Die dritte Erklärung schließlich („Another Road for Europe“, Ein anderer Weg für Europa) stammt vom European Progressive Economists Network Euro-pen unter der Leitung von so bedeutenden Mitgliedern wie Rossana Rossanda und Luciana Castellina aus Italien, Elmar Altvater aus Deutschland, Susan George von Attac Frankreich und wiederum Zygmunt Bauman, Mary Kaldor und Saskia Sassen. (Aus Österreich hat sich der Beirat für gesellschafts-, wirtschafts- und umweltpolitische Alternativen beigewum angeschlossen; Anm. d. Red.) Sie fordern: Austerity beenden, Finanzen kontrollieren, Arbeitsplätze schaffen, das wirtschaftliche Auseinanderdriften umkehren, Ungleichheit reduzieren, Demokratie erweitern.

Neo-liberale Orthodoxie

Die Erklärung betont, dass es einen direkten Zusammenhang gibt zwischen einem Programm öffentlicher Ausgaben und einem „ökologischen Übergang“ im Produktionsmodell; dass die Regulierung der Bankaktivitäten, die Spekulations- von Zinsgeschäften trennt, weit über die kürzliche Einigung auf eine „Bankenunion“ (die ihrerseits der amerikanischen „Volcker Rule“ hinterherhinkt) hinausgehen muss; und dass wirtschaftliche Verhandlungen, die in Europas Namen von der Kommission geführt werden, parlamentarischer Kontrolle unterliegen müssen. Die Erklärung unterstützt keine bestimmte Kandidatur, aber sie besteht darauf, dass eine Alternative zu den „zentristischen“ Allianzen entstehen muss.

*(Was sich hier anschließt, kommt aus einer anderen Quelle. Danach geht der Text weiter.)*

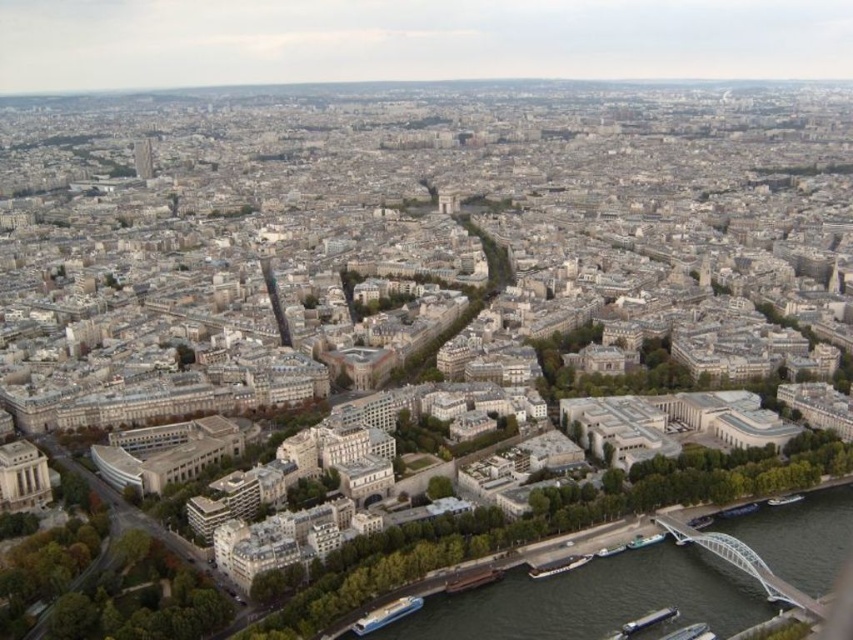 Question: Does dark gray concrete river at lower right come in front of smooth concrete tower at upper left?

Choices:
 (A) yes
 (B) no

Answer: (A)

Question: Which of the following is the closest to the observer?

Choices:
 (A) smooth concrete tower at upper left
 (B) dark gray concrete river at lower right

Answer: (B)

Question: Does dark gray concrete river at lower right appear on the right side of shiny metallic eiffel tower at center?

Choices:
 (A) yes
 (B) no

Answer: (B)

Question: Which point appears closest to the camera in this image?

Choices:
 (A) (692, 529)
 (B) (273, 284)
 (C) (440, 605)

Answer: (C)

Question: Which of the following is the farthest from the observer?

Choices:
 (A) (727, 582)
 (B) (271, 289)

Answer: (B)

Question: Considering the relative positions of dark gray concrete river at lower right and smooth concrete tower at upper left in the image provided, where is dark gray concrete river at lower right located with respect to smooth concrete tower at upper left?

Choices:
 (A) right
 (B) left

Answer: (A) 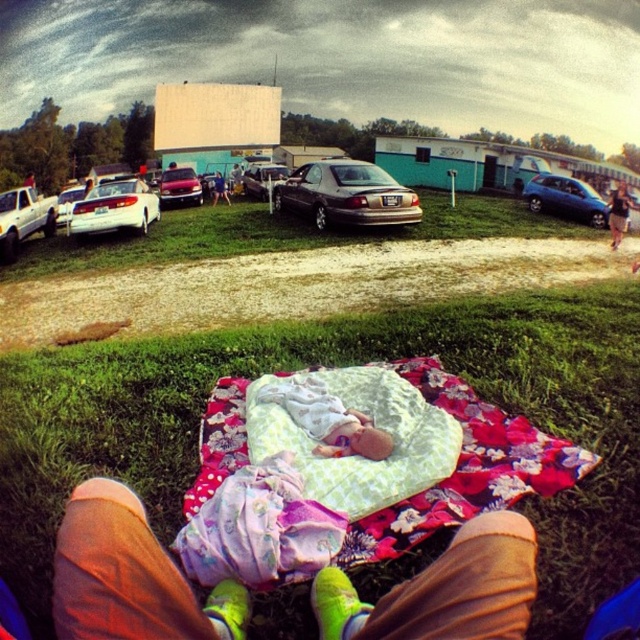 Does floral fabric blanket at center have a smaller size compared to shiny silver sedan at center?

No.

This screenshot has width=640, height=640. I want to click on floral fabric blanket at center, so coord(353,472).

From the picture: Between soft white blanket at center and blue metallic hatchback at right, which one appears on the left side from the viewer's perspective?

soft white blanket at center is more to the left.

Image resolution: width=640 pixels, height=640 pixels. I want to click on soft white blanket at center, so click(326, 419).

Where is `soft white blanket at center`? The height and width of the screenshot is (640, 640). soft white blanket at center is located at coordinates (326, 419).

Is floral fabric blanket at center wider than shiny red car at center?

Correct, the width of floral fabric blanket at center exceeds that of shiny red car at center.

Which is more to the left, floral fabric blanket at center or shiny red car at center?

shiny red car at center is more to the left.

Does point (236, 531) come closer to viewer compared to point (172, 186)?

That is True.

This screenshot has width=640, height=640. Find the location of `floral fabric blanket at center`. floral fabric blanket at center is located at coordinates (353, 472). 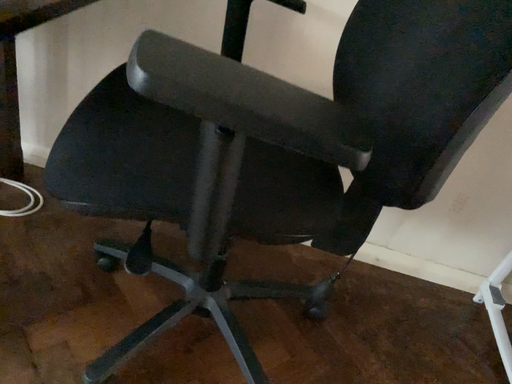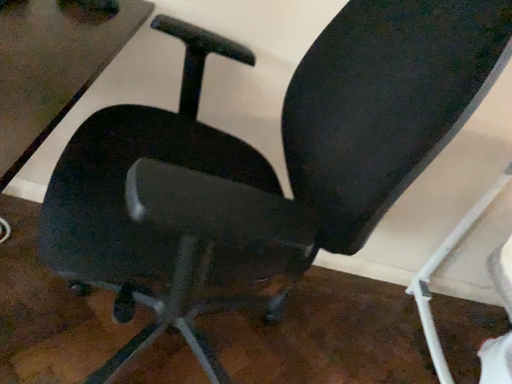 Question: How did the camera likely rotate when shooting the video?

Choices:
 (A) rotated left
 (B) rotated right

Answer: (B) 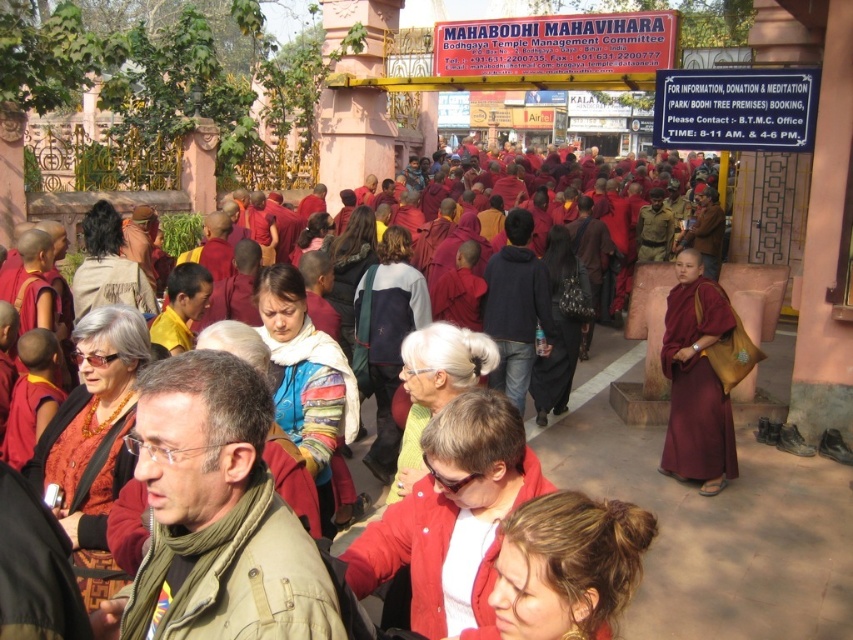 Question: Is brown woolen scarf at center further to camera compared to matte orange robe at center?

Choices:
 (A) no
 (B) yes

Answer: (A)

Question: Which point appears closest to the camera in this image?

Choices:
 (A) (335, 627)
 (B) (399, 538)
 (C) (727, 332)
 (D) (33, 465)

Answer: (A)

Question: Where is brown woolen scarf at center located in relation to matte orange robe at center in the image?

Choices:
 (A) left
 (B) right

Answer: (B)

Question: Which object is positioned closest to the matte orange robe at center?

Choices:
 (A) maroon silk robe at right
 (B) red matte robe at center
 (C) brown woolen scarf at center
 (D) matte maroon robe at center

Answer: (C)

Question: Can you confirm if brown woolen scarf at center is wider than matte maroon robe at center?

Choices:
 (A) yes
 (B) no

Answer: (B)

Question: Which point is farther to the camera?

Choices:
 (A) (718, 394)
 (B) (102, 445)

Answer: (A) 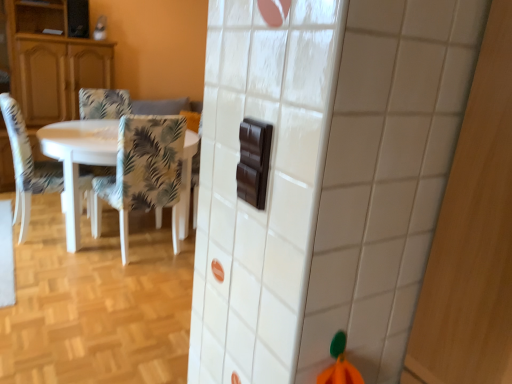 Question: Is floral fabric chair at left, placed as the 2th chair when sorted from left to right, taller than patterned fabric chair at left, the third chair viewed from the left?

Choices:
 (A) no
 (B) yes

Answer: (A)

Question: Would you consider floral fabric chair at left, the 2th chair in the right-to-left sequence, to be distant from patterned fabric chair at left, the third chair viewed from the left?

Choices:
 (A) no
 (B) yes

Answer: (B)

Question: Does floral fabric chair at left, placed as the 2th chair when sorted from left to right, appear on the right side of patterned fabric chair at left, acting as the first chair starting from the right?

Choices:
 (A) no
 (B) yes

Answer: (A)

Question: Is patterned fabric chair at left, the third chair viewed from the left, located within floral fabric chair at left, the 2th chair in the right-to-left sequence?

Choices:
 (A) no
 (B) yes

Answer: (A)

Question: Can you see floral fabric chair at left, placed as the 2th chair when sorted from left to right, touching patterned fabric chair at left, the third chair viewed from the left?

Choices:
 (A) yes
 (B) no

Answer: (B)

Question: From the image's perspective, is matte wood cabinet at left above or below white glossy table at left?

Choices:
 (A) above
 (B) below

Answer: (A)

Question: In terms of width, does matte wood cabinet at left look wider or thinner when compared to white glossy table at left?

Choices:
 (A) thin
 (B) wide

Answer: (A)

Question: Is matte wood cabinet at left inside or outside of white glossy table at left?

Choices:
 (A) inside
 (B) outside

Answer: (B)

Question: In terms of height, does matte wood cabinet at left look taller or shorter compared to white glossy table at left?

Choices:
 (A) tall
 (B) short

Answer: (A)

Question: From a real-world perspective, is white glossy table at left above or below floral fabric chair at left, placed as the 2th chair when sorted from left to right?

Choices:
 (A) below
 (B) above

Answer: (A)

Question: Would you say white glossy table at left is inside or outside floral fabric chair at left, the 2th chair in the right-to-left sequence?

Choices:
 (A) inside
 (B) outside

Answer: (B)

Question: In terms of width, does white glossy table at left look wider or thinner when compared to floral fabric chair at left, the 2th chair in the right-to-left sequence?

Choices:
 (A) thin
 (B) wide

Answer: (B)

Question: Considering the positions of point (30, 195) and point (159, 213), is point (30, 195) closer or farther from the camera than point (159, 213)?

Choices:
 (A) closer
 (B) farther

Answer: (A)

Question: Visually, is floral fabric chair at left, the 2th chair in the right-to-left sequence, positioned to the left or to the right of matte wood cabinet at left?

Choices:
 (A) right
 (B) left

Answer: (A)

Question: From their relative heights in the image, would you say floral fabric chair at left, the 2th chair in the right-to-left sequence, is taller or shorter than matte wood cabinet at left?

Choices:
 (A) short
 (B) tall

Answer: (A) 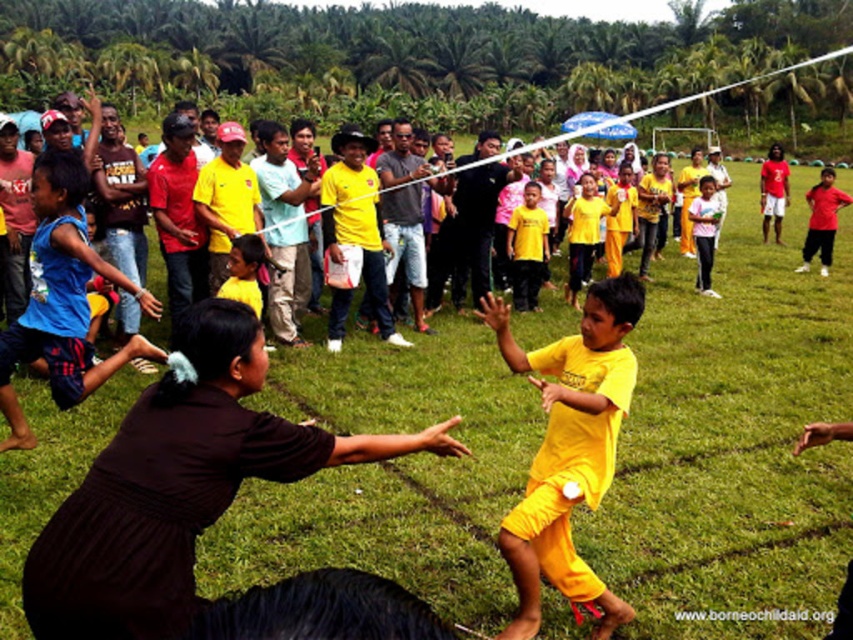 Is brown matte dress at center taller than red matte shirt at upper right?

No, brown matte dress at center is not taller than red matte shirt at upper right.

From the picture: Does brown matte dress at center have a greater width compared to red matte shirt at upper right?

Incorrect, brown matte dress at center's width does not surpass red matte shirt at upper right's.

Does point (79, 632) come in front of point (833, 179)?

Yes, point (79, 632) is in front of point (833, 179).

At what (x,y) coordinates should I click in order to perform the action: click on brown matte dress at center. Please return your answer as a coordinate pair (x, y). Looking at the image, I should click on (178, 484).

Which is above, yellow matte shorts at center or matte black shirt at right?

matte black shirt at right is above.

Is yellow matte shorts at center shorter than matte black shirt at right?

Yes, yellow matte shorts at center is shorter than matte black shirt at right.

This screenshot has height=640, width=853. I want to click on yellow matte shorts at center, so click(569, 449).

From the picture: Which of these two, yellow matte shorts at center or blue fabric shorts at left, stands shorter?

yellow matte shorts at center

Who is more forward, (612, 321) or (3, 369)?

Point (612, 321) is in front.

Zweifellos gibt es Unterschiede in Inhalten und Taktiken zwischen diesen Erklärungen, aber ein Kern gemeinsamer Prinzipien ist vorhanden: nämlich die klare Erkenntnis der Tatsache, dass die EU spätestens seit Maastricht in einem Zirkel autoritärer Governance gefangen ist – was durch die Undurchsichtigkeit ihres institutionellen Systems, in dem Finanzlobbys eine entscheidende Rolle spielen, noch verstärkt wird. Dazu kommt eine neo-liberale Orthodoxie im Dienst der Finanzmächte, die ständig die industrielle Leistungsfähigkeit und die soziale Zusammensetzung der europäischen Bevölkerung neu ordnen. Dieser Zirkel muss unterbrochen werden, und das kann nur von innerhalb der europäischen Perspektive erfolgen, durch den wachsenden Druck der Bürger, die dem Druck „souveräner“ Trugschlüsse und „kosmopolitischer“ Illusionen gleichermaßen widerstehen müssen.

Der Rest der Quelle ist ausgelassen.